Above Statistical Analysis is divided into two part:

1)Descriptive Analysis

2)Inferential Analysis


Descriptive analysis indicates that dataset have 299 patient record with 13 distinct columns all the columns were numerical column but some numerical column had categorical value as 0 & 1. There were no null value present in the dataset.In exploratry data analysis indicates that mean age of patient in dataset is 60 year(approx).Mean ejection fraction is 38.08%. Patient's mean serum creatinine level was 1.39 mg/dL.Mean of sodium level in patient's was 136.62 mEq/L.For the normality of the data multiple test were performed which were soft fail proving that dataset is guassian like.Heatmap shows correlation between Ejection Fraction,Serum Creatinine ,serum sodium & death event.

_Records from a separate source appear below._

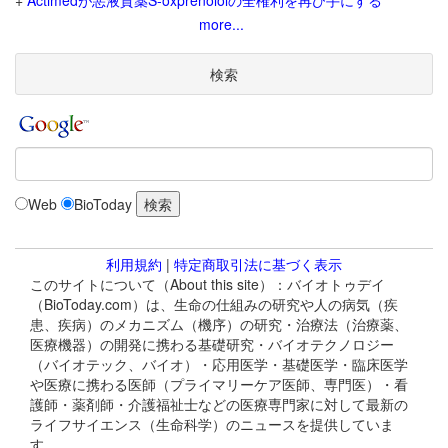
+
Actimedが悪液質薬S-oxprenololの全権利を再び手にする
more...
検索
Web
BioToday
利用規約
|
特定商取引法に基づく表示
このサイトについて（About this site）：バイオトゥデイ
（BioToday.com）は、生命の仕組みの研究や人の病気（疾
患、疾病）のメカニズム（機序）の研究・治療法（治療薬、
医療機器）の開発に携わる基礎研究・バイオテクノロジー
（バイオテック、バイオ）・応用医学・基礎医学・臨床医学
や医療に携わる医師（プライマリーケア医師、専門医）・看
護師・薬剤師・介護福祉士などの医療専門家に対して最新の
ライフサイエンス（生命科学）のニュースを提供していま
す。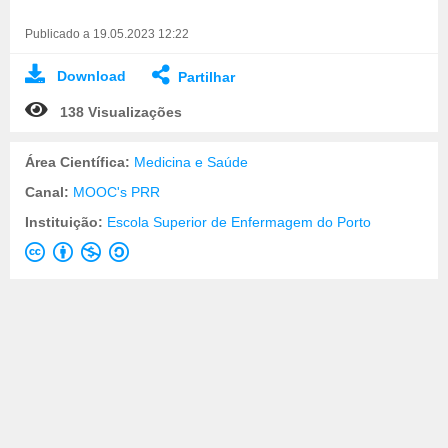
Publicado a 19.05.2023 12:22
Download
Partilhar
138 Visualizações
Área Científica:
Medicina e Saúde
Canal:
MOOC's PRR
Instituição:
Escola Superior de Enfermagem do Porto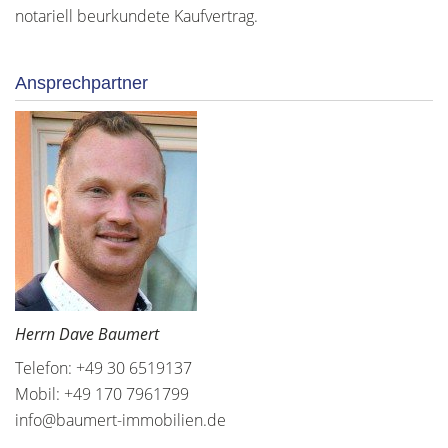
notariell beurkundete Kaufvertrag.
Ansprechpartner
Herrn Dave Baumert
Telefon: +49 30 6519137
Mobil: +49 170 7961799
info@baumert-immobilien.de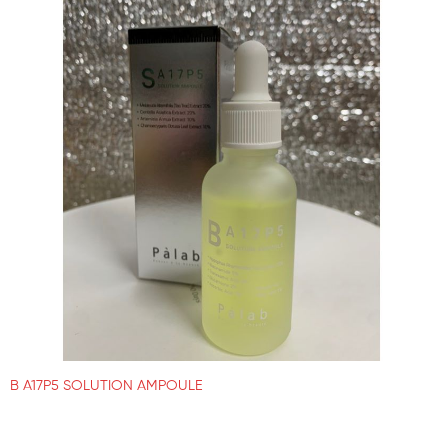
B A17P5 SOLUTION AMPOULE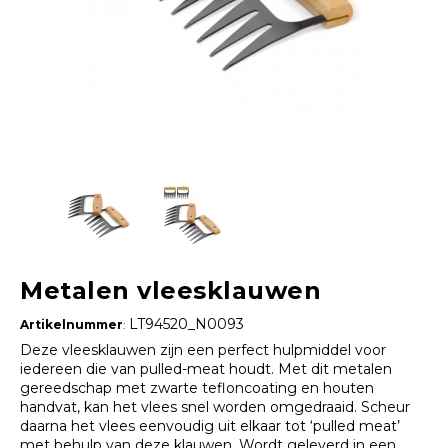
Metalen vleesklauwen
LT94520_N0093
Artikelnummer
:
Deze vleesklauwen zijn een perfect hulpmiddel voor
iedereen die van pulled-meat houdt. Met dit metalen
gereedschap met zwarte tefloncoating en houten
handvat, kan het vlees snel worden omgedraaid. Scheur
daarna het vlees eenvoudig uit elkaar tot ‘pulled meat’
met behulp van deze klauwen. Wordt geleverd in een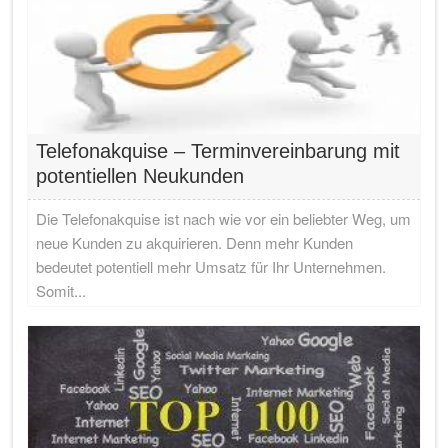
Telefonakquise – Terminvereinbarung mit
potentiellen Neukunden
Die Telefonakquise ist nach wie vor ein beliebter Weg, um
neue Kunden zu akquirieren. Denn mehr Kunden
bedeutet potentiell mehr Umsatz für Ihr Unternehmen.
Somit...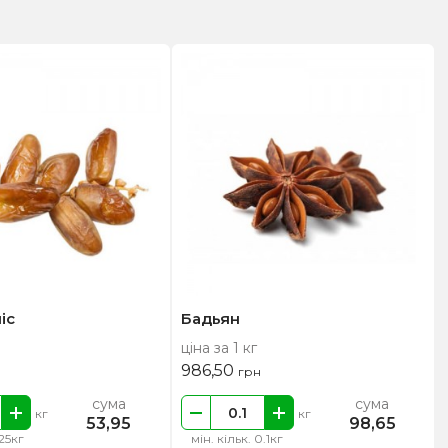
іс
Бадьян
ціна за 1 кг
986,50
грн
сума
сума
кг
кг
53,95
98,65
.25кг
мін. кільк. 0.1кг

Inferential analysis indicates that Ejection Fraction,Serum Creatinine,Serum Sodium had affected the occurance of heart failure.After hypothesis test we conclude that ejection fraction less than 45%,Serum Creatinine level more than 1.21 mg/dL & serum sodium level lower than 137 mE/L in any patient have higher chances of heart failure whereas gender of a patient doesnot affect any selected features.


Biostatistics analysis selected ejection fraction,serum creatinine & serum sodium as the three most relevant features to predicted the Survival of the Patient.Any patient getting treatment for heart,these features should be checked in priority to predict the possiblity of heart failure.